> **MATERIALS PROVIDED**:

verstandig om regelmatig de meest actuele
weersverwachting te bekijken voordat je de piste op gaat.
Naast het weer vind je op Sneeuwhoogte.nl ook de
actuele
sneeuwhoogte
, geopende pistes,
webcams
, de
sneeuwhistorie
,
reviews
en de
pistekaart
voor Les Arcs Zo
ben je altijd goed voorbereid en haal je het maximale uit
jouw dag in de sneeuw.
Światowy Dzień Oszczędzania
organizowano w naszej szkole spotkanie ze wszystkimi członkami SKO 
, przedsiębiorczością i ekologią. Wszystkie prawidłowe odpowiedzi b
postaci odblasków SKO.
--
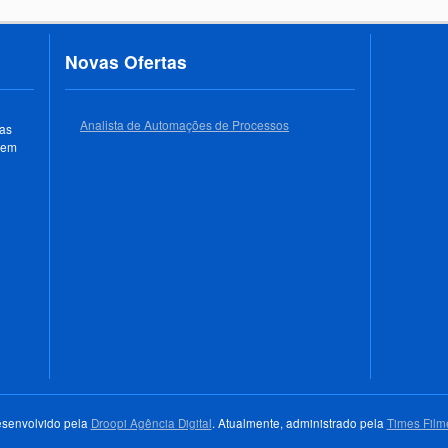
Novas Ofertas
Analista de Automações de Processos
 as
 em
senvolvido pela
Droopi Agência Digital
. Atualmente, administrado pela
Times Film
...
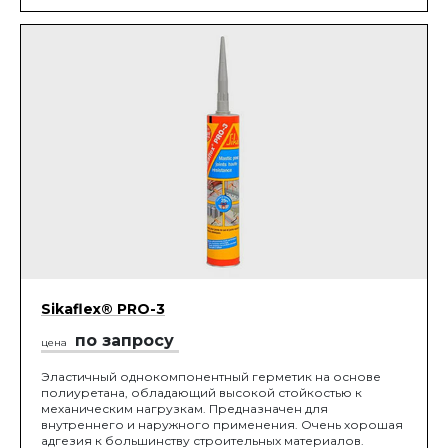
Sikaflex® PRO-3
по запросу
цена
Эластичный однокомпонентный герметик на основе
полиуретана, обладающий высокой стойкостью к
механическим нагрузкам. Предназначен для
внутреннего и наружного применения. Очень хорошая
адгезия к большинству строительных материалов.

> **EXERCISE GOAL**:
Select, from the listing, all lines that include the word "pela".

> **EXERCISE ANSWER**:
senvolvido pela
. Atualmente, administrado pela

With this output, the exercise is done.